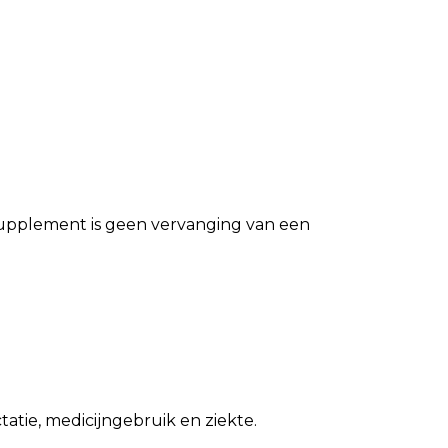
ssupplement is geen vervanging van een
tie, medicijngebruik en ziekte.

==

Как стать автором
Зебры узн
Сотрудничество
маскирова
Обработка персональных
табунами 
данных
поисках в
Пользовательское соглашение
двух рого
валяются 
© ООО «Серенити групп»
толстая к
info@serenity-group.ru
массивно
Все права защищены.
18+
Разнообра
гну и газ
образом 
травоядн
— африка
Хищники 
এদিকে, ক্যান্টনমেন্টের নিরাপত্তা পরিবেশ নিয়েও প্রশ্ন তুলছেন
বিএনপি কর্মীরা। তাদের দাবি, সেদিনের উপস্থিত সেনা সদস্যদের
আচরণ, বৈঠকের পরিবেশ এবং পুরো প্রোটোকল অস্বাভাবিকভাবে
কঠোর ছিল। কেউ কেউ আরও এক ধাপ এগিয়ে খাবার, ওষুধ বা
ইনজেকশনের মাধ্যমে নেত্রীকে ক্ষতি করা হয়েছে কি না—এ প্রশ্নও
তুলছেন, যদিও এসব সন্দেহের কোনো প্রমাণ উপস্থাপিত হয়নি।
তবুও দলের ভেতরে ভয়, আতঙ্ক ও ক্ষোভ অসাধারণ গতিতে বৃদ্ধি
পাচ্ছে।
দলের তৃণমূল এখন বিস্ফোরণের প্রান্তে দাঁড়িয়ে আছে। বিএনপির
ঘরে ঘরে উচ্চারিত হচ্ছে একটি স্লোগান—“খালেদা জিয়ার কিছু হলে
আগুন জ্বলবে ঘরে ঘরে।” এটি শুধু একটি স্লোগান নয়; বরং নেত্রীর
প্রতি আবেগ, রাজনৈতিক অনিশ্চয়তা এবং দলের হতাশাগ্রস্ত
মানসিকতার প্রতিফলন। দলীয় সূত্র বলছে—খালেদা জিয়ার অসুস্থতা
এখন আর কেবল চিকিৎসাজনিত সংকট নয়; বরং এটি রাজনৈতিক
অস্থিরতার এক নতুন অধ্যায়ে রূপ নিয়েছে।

What to produce> Restate word for word the entries above from the line with "এখন আর কেবল" through the line with "অস্থিরতার এক নতুন অধ্যায়ে রূপ নিয়েছে।", inclusive, leaving out everything else.

Response area>
এখন আর কেবল চিকিৎসাজনিত সংকট নয়; বরং এটি রাজনৈতিক
অস্থিরতার এক নতুন অধ্যায়ে রূপ নিয়েছে।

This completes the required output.